Thursday, November 17, 2016

The Mutinous Crew: Chapter 10

So yes, a terrible thing, to take a long passage and leave things unsaid. A terrible, wonderful thing. I like this exercise a lot because I have a whole chapter that leaves a whole lot unsaid in The Stone That Sings. Mostly because Juliette wants to blot out a terrible memory, but I need there to be enough so the reader can at least guess what is going on.

So it was great to take exercise seven, which I thought was horribly wordy anyway, and chop it down to its tense, immediate aspects, and allow the reader to fill in the blanks. I think I actually got to less than half.

I will have another post to talk more on my reflections around Steering the Craft. But for now, here is the exercise:

Exercise Ten


The waters had continued to rise long after the rain had ceased. At seven-thirty, the levy gave out in a stream of mud and sandbags. But it was the radio, not the sirens, that pulled Amber’s attention from mulling over yet another pointless fight with Chet, back to her customers.

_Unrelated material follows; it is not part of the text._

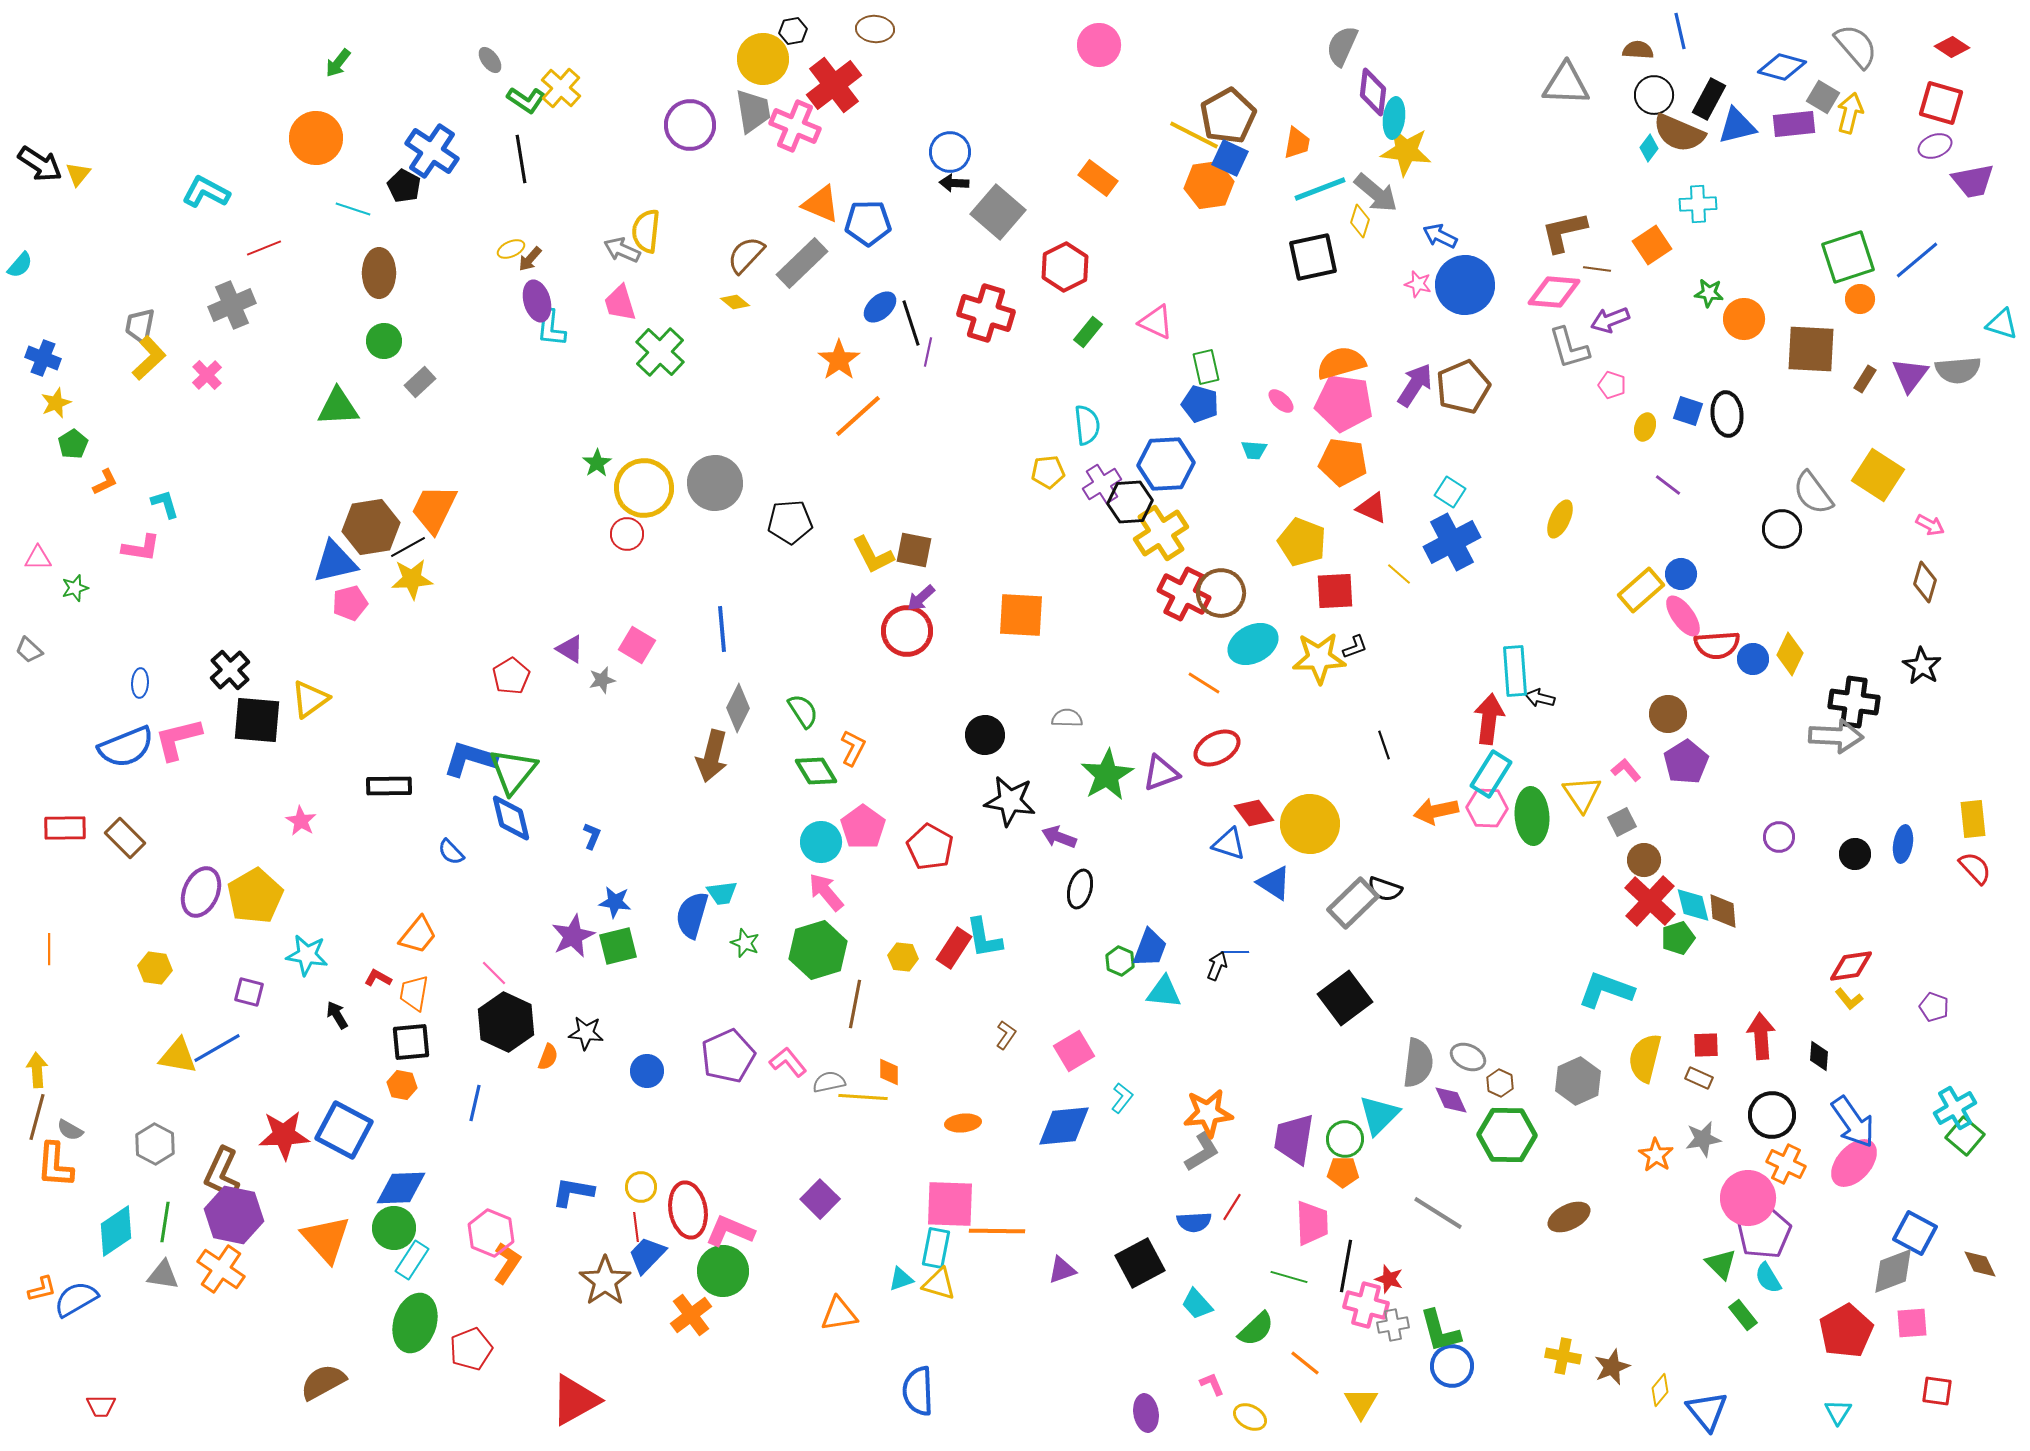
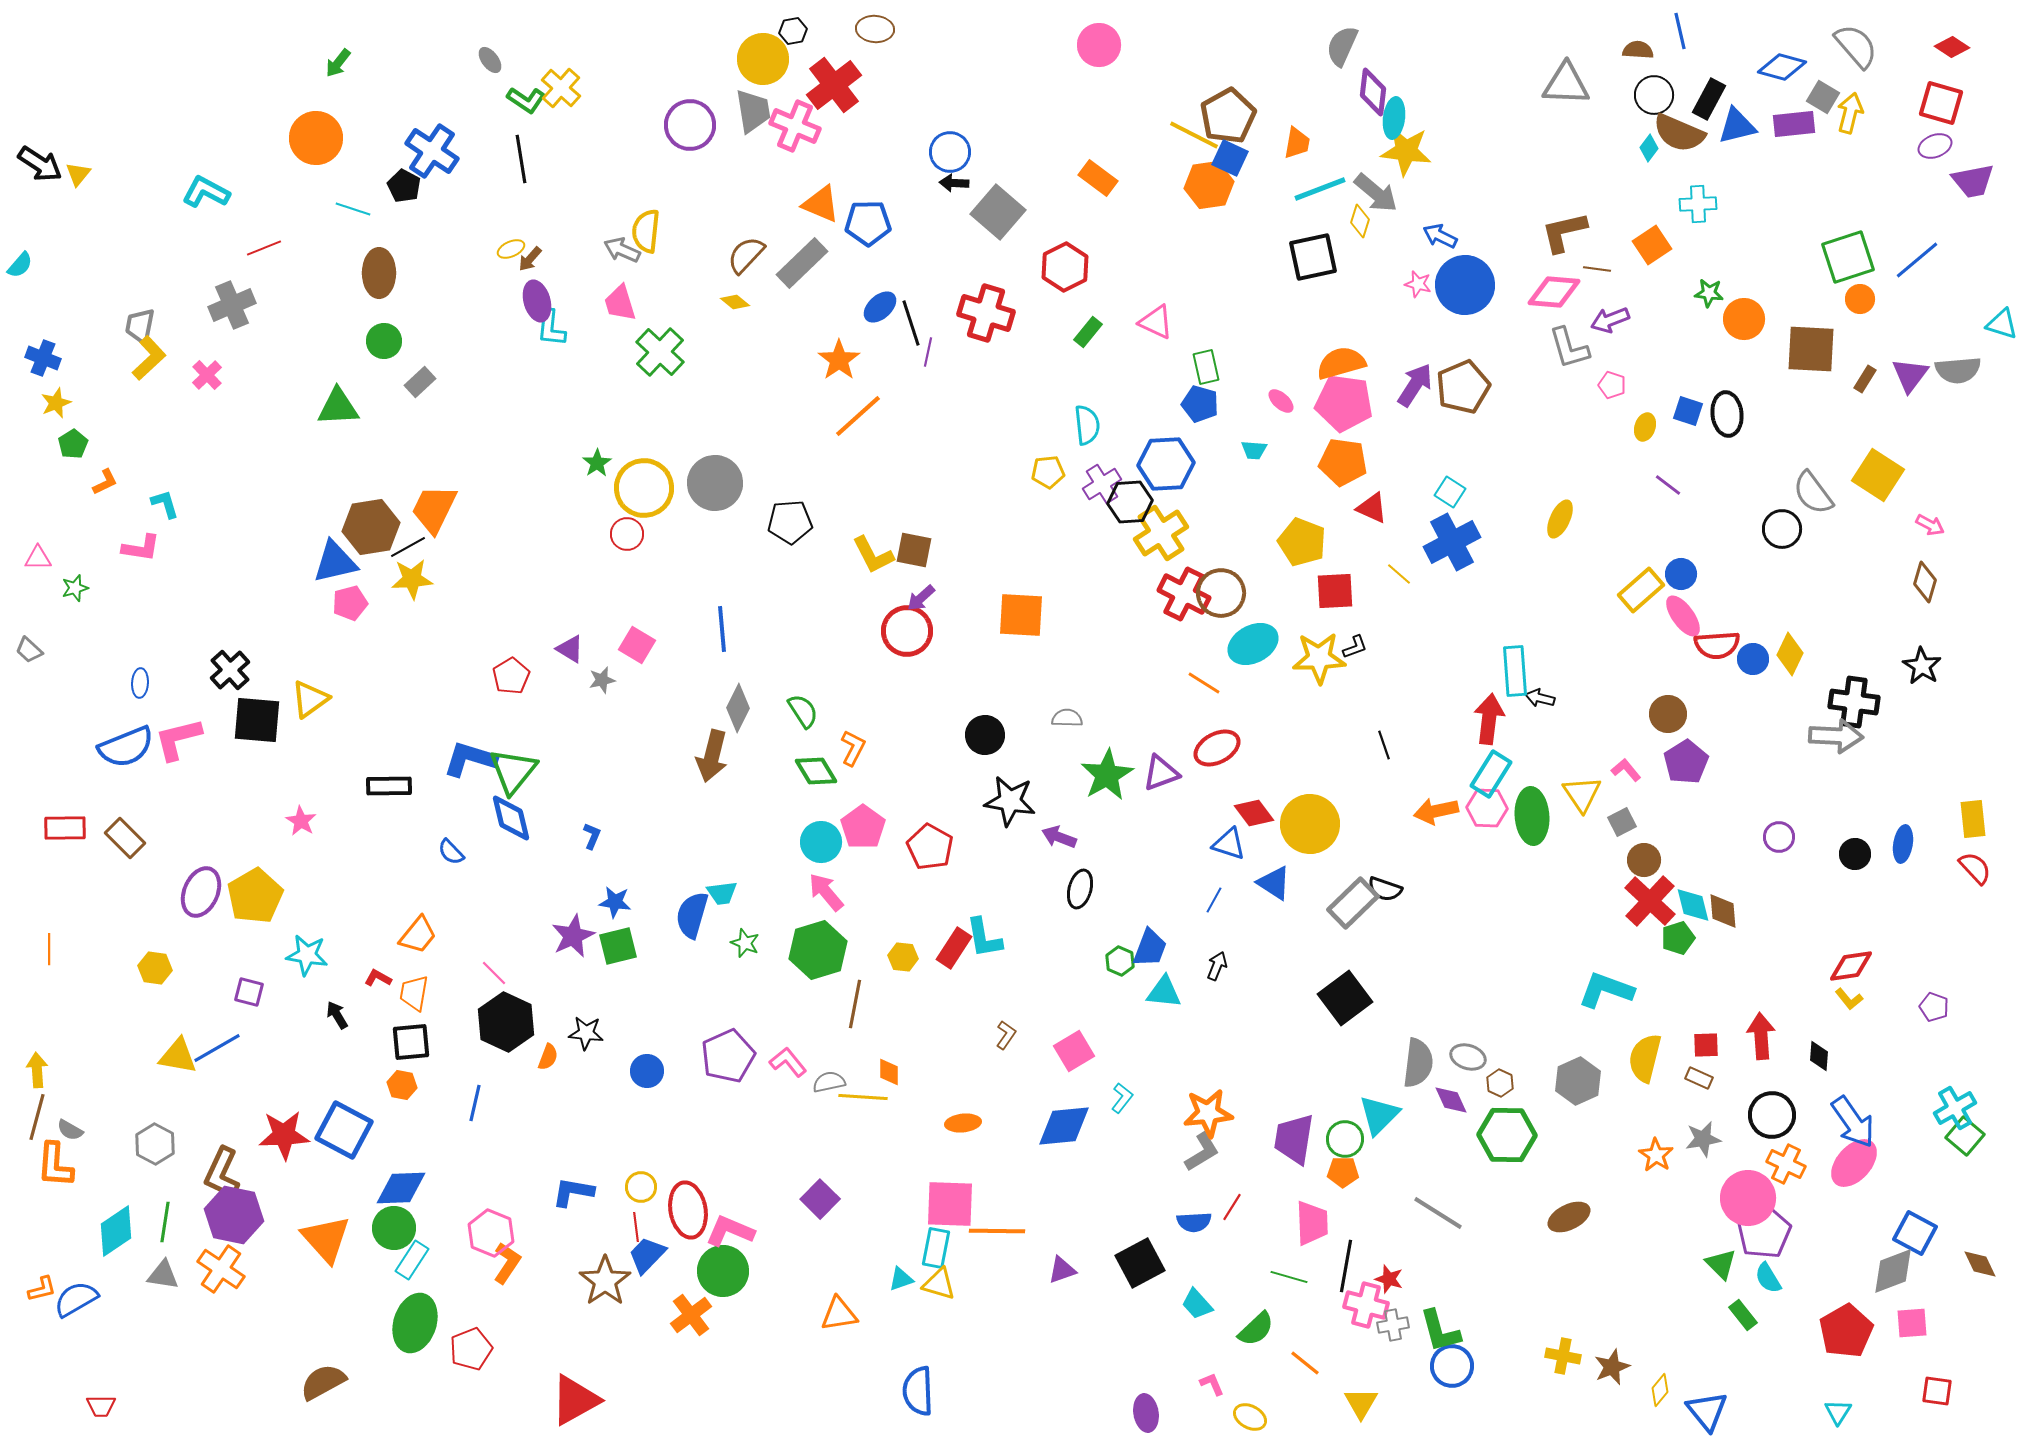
blue line at (1235, 952): moved 21 px left, 52 px up; rotated 60 degrees counterclockwise
gray ellipse at (1468, 1057): rotated 8 degrees counterclockwise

Across the counter was Charles Everette, still mummified in rain slicker and hat, his face hidden behind a bristled mustache. He and his wife, Clare, were on their way to Samsukeegee for the Salmon Festival -- a rainy time of year to be sure, but never like this. Clare’s face was wan, bound head and chin by a kerchief; clenched tight in her white jacket, she could have been Jacob Marley’s sister.

Amber tried to focus beyond the sight of their stunned, waxy faces and back on the words coming from the radio, but all that would register was FLOOD and HIGH GROUND. Her hands trembled as she looked into the Everette’s partially filled bag. Hot pockets, diet Coke. She added a handful of lighters from the stand, and as Charles started to protest in a small voice, threw another bag at him and told him to grab toilet paper. Charles continued to stare numbly until Amber repeated the building was eight stories high. At least Clare found life in Amber’s words. Eight stories up was HIGH GROUND.

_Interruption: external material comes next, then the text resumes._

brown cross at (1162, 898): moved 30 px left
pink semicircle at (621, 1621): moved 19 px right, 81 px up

The rooftop gurgled as it disgorged the last of the rain in pipes and gutters. The sight of the ragged bundle of plastic holding a human form startled the Everetts, but Amber was actually hoping to see old Rufus hiding up here. At least the old coot was safe and in a way, she was just as homeless as he was. They all were.

In the Law Offices of Kirby, Wasserman and Turner, Sarah was relieved that could finally get Arthur off the phone. Arthur Wasserman finally noticed the rising waters himself and his voice faded before he hung up, unsure what else to do after that.

The power decided for him as the lights flickered, then went out, casting the office in a moments-before-twilight gray. The roof Sarah said, blurting it out as he paused in the dim. Arthur registered the words and nodded, and together they pushed through the gloomy hallways toward the stairwell.

For Chris on the fifth floor, every website he’d been trading this morning covered the basics of emergency preparedness, and he’d absorbed every word, yet done none of them. At least he had a spare inhaler, that he tucked into his pocket, and galloped up the stairs and shoved at the door, ignoring the sign: AUTHORIZED PERSONNEL ONLY.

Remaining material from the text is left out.